Standoff with Gunman in Las Vegas Complicated by Man Live Streaming Incident

For roughly 70 minutes Saturday morning, the Facebook user stood a few yards from officers as they dealt with an erratic and taunt-flinging Roosevelt Brown, who’d been accused of firing a gun at a family member’s apartment.

When a witness took to Facebook Live to stream the lead-up to the imminent death of an armed 18-year-old suspect at the hands of a Metro Police SWAT sniper, it “only served to inflame an already intense situation,” Clark County Assistant Sheriff Charles Hank said.

“Obviously, we cannot stop someone from doing this. But we ask the community to think about what is more important: displaying an intense situation on social media or being socially responsible?” Hank said Tuesday afternoon.

For roughly 70 minutes Saturday morning, the Facebook user stood a few yards from officers as they dealt with an erratic and taunt-flinging Roosevelt Brown, who’d been accused of firing a gun at a family member’s apartment.
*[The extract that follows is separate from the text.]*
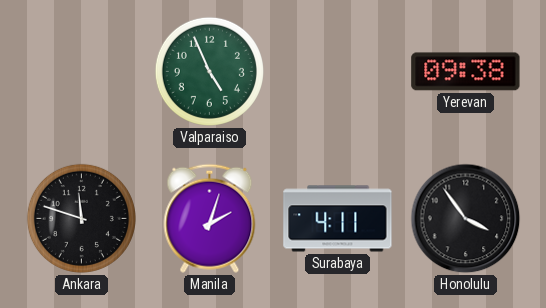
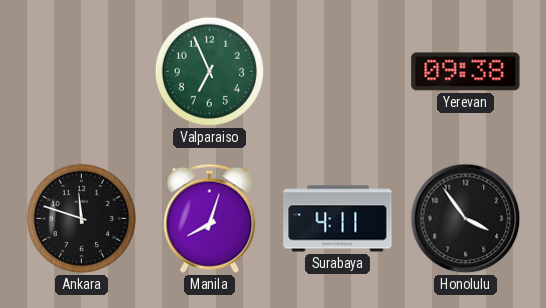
Valparaiso: 4:56 -> 6:56
Manila: 2:03 -> 8:03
Several times, police pleaded with the live streamer to go back inside.

He ignored them.

Officers responded shortly before 5 a.m. Saturday to an apartment. People there told them that one of their family members, Brown, had fired a round at someone inside, missing, and then shot a second bullet from the outside, Hank said.
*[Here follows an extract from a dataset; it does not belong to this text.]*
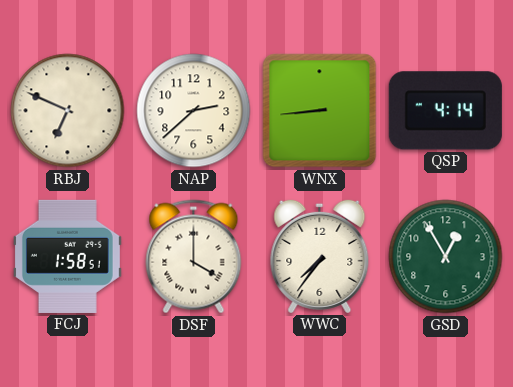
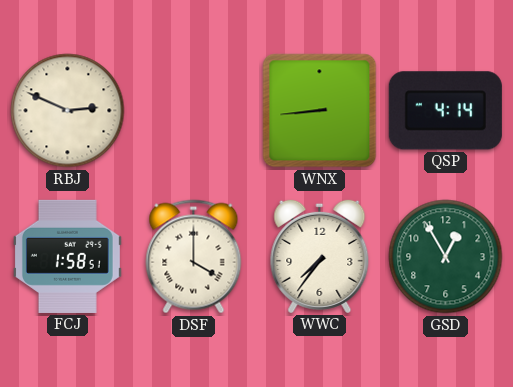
RBJ: 6:49 -> 2:49
NAP: 2:38 -> none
Arriving officers spotted him running away but lost him, Hank said. A perimeter was set up and he emerged from a dumpster in the neighborhood about an hour later.

Shortly after, the Facebook user captured the next 70 or so minutes of the standoff. Brown kneeled with a gun pointed at his head, paced around, sat down, and got on top of a car as he yelled at the officers who desperately pleaded with him to surrender.

A short clip Hank broadcast showed Brown raising his right arm, aiming the gun at officers in front of him. That’s when a Metro SWAT officer fired the single shot that brought Brown down. Brown died later at a local hospital, the Las Vegas Sun reports.